The government’s research and development tax incentive is “counterintuitive” to innovation because it fails to focus work into Australia’s areas of strength and provides support only after the work is completed, according Advanced Manufacturing Growth Centre head Dr Jens Goennemann.
Speaking at the InnovationAus Capability event this week, Dr Goennemann called for a less “egalitarian” approach to the scheme, with incentives focused on defined areas of national interest and awarded ahead of R&D rather than as a tax subsidy.
The research and development tax incentive (RDTI) encourages Australian businesses to innovate by providing a tax offset for their R&D work, under the theory the companies might not otherwise conduct it due to risk or uncertain returns.
The subsidy is based on the size of the company and the intensity of their R&D, and is awarded as an offset to their tax bill up to 18.5 percentage points above the claimant’s company tax rate.
Small changes to the RDTI were introduced this financial year after the Coalition government walked back its planned $1.8 billion cut to the scheme.

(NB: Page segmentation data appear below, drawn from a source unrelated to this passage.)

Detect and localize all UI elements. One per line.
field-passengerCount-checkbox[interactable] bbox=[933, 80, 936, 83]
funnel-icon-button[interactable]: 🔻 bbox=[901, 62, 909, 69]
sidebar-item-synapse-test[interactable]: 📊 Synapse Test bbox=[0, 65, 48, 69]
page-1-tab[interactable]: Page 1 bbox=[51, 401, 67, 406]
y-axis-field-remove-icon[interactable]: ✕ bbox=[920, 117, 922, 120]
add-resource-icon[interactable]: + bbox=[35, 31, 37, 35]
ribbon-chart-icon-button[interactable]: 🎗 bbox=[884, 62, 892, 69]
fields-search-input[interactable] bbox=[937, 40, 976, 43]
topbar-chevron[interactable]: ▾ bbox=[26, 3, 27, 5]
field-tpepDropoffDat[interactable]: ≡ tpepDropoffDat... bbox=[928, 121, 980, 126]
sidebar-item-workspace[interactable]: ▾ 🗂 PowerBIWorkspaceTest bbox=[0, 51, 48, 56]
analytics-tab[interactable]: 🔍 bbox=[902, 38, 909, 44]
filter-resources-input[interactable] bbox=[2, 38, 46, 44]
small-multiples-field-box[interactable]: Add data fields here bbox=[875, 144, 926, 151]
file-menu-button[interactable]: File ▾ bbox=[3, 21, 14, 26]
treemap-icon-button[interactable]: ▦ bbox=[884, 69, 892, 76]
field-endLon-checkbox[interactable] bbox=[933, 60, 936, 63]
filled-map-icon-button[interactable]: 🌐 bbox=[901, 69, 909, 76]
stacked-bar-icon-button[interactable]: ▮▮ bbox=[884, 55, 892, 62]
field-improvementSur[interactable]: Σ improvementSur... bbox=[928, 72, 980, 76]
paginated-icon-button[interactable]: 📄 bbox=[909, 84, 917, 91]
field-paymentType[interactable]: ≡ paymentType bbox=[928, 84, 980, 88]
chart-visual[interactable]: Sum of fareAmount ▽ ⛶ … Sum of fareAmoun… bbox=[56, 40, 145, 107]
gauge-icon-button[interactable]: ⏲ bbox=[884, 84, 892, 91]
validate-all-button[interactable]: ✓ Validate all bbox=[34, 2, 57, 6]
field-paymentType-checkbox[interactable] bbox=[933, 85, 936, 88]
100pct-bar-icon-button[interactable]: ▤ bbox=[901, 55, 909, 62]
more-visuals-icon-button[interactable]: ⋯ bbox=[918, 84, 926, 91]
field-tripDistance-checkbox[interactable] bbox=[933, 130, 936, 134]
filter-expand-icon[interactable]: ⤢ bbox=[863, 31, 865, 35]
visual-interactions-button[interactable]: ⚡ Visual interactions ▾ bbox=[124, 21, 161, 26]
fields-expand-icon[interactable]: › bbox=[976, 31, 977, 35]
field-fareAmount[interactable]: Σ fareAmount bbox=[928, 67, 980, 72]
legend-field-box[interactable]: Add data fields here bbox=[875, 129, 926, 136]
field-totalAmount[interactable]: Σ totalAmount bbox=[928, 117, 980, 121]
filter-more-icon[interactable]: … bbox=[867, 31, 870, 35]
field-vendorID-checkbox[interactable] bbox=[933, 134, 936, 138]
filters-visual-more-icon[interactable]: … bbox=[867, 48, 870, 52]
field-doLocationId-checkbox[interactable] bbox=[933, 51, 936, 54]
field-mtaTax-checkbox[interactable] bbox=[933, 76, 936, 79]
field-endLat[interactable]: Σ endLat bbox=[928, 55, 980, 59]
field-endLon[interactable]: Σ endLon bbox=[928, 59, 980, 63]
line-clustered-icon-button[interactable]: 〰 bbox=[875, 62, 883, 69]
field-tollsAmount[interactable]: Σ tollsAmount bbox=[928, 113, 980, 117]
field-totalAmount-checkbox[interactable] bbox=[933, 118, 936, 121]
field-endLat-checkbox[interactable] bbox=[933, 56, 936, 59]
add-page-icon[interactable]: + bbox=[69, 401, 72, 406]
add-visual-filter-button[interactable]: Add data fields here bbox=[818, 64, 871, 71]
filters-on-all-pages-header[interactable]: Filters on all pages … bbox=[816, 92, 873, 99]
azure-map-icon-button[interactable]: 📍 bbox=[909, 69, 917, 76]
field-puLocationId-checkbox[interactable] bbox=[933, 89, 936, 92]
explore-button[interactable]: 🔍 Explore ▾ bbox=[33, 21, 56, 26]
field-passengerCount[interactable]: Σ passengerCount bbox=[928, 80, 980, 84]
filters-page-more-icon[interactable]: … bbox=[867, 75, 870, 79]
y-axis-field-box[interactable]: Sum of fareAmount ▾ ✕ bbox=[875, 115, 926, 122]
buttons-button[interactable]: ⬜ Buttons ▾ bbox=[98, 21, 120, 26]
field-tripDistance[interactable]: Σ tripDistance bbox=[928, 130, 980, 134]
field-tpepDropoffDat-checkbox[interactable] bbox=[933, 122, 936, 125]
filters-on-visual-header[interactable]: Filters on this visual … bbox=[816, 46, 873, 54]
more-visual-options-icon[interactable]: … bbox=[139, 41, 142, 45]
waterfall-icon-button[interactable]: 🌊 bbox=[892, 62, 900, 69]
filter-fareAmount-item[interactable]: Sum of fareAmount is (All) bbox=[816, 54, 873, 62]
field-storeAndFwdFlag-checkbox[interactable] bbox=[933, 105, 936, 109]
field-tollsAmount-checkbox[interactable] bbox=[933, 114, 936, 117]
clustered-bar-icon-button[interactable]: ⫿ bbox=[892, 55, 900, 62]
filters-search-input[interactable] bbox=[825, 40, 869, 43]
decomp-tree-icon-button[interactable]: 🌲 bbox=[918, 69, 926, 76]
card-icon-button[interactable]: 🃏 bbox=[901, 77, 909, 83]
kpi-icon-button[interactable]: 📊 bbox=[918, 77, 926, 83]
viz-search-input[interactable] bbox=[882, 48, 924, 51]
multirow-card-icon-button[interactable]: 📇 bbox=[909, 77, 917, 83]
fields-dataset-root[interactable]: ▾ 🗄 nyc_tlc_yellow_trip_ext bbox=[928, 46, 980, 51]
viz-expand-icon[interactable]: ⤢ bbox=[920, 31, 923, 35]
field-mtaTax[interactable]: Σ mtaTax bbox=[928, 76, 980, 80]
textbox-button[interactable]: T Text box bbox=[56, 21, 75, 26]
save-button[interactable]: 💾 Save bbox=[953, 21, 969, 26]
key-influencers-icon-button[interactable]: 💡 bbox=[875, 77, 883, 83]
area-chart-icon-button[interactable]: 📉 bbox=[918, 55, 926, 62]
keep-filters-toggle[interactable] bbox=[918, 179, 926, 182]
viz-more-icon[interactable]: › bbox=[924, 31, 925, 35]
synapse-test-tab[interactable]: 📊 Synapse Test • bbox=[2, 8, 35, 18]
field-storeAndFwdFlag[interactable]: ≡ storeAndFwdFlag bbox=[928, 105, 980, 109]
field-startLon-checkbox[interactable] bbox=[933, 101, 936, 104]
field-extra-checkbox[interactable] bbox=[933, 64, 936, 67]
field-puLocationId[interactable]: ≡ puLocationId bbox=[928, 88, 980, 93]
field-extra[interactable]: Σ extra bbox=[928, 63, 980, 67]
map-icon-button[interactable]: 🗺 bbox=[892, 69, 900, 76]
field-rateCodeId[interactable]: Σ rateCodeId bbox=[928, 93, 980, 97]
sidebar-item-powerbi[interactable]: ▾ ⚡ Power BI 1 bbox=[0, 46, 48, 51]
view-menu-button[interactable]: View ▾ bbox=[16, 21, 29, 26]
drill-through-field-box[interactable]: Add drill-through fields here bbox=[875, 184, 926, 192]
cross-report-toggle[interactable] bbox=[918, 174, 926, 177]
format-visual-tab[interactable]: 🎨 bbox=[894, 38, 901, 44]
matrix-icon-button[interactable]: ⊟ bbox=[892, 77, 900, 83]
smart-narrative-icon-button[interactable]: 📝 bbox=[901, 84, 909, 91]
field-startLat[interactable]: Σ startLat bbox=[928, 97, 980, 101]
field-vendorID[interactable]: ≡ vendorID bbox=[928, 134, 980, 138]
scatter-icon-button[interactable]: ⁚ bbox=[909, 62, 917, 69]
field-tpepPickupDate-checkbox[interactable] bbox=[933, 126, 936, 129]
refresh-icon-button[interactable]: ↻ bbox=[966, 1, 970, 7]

Larger reforms are expected next year when legislation underpinning the popular program sunsets in April 2022.
On Tuesday, Dr Goennemann described the scheme as “counterintuitive” to Australian innovation.
“R&D tax incentives are counterintuitive to innovation because they don’t focus. You get an R&D tax incentive for [almost any] innovation,” he said.
“But the nation needs to decide what are the areas of our strength. We can’t do everything a little bit, we need to focus.”
Dr Goennemann also questioned the “additionality” of the scheme, which reduces tax bills rather than directly funding R&D.
“Would the innovation have happened otherwise anyway? I I think the money can be spent in a sharper way, in a more focused way counterintuitive to our egalitarian society that everybody should get a little bit,” he said.
“We need to focus and we need to scale. And that, I think, will do the trick.”
Dr Goennemann is the managing director of the Advanced Manufacturing Growth Centre (AMGC), a government funded project representing over 47,000 Australian manufacturers and tasked with driving innovation, productivity and competitiveness across the local industry.
The growth centre head said scale remains a big challenge for local manufacturers, 85 per cent of which employ less than 20 people, and Australia as a nation, making focused policies more important.
“If we try to do everything a little bit, we achieve nothing. And that’s the idea of the growth centres — to say they are areas of particular strengths. This is [also] the idea of National Manufacturing priorities — we say focus on these areas of strengths and back continue doing that, we will punch above our weight in the areas where it really matters,” Dr Goennemann said.
The RDTI scheme has also been criticised for its unsuitability to tech companies, with calls for an additional software specific program.
At the same Capability event, fellow growth centre head Adrian Beer, of the Mining Equipment, Technology and Services (METS) Centre, said Australia needed to recapture its software leadership.
“I think we forget that we used to be a world leader in software. And it’s not actually about an emerging potential opportunity, it’s actually one that we lost in the past and we need to learn lessons from,” he said.
Mr Beer pointed to the Australian-made but now foreign owned software platforms being used today by Australian military and infrastructure organisations, the Chilean Navy, and US government departments.
“All of these organizations — big industrial processes – are operated with software that was developed here in Australia but is now owned by overseas companies. So, we proved that we can do it, we proved that we can develop it and we can commercialise it. But, we then lose it,” Mr Beer said.
“And I think the focus [should be] about bringing it back, onshore and supporting the businesses that are commercialising those technologies.”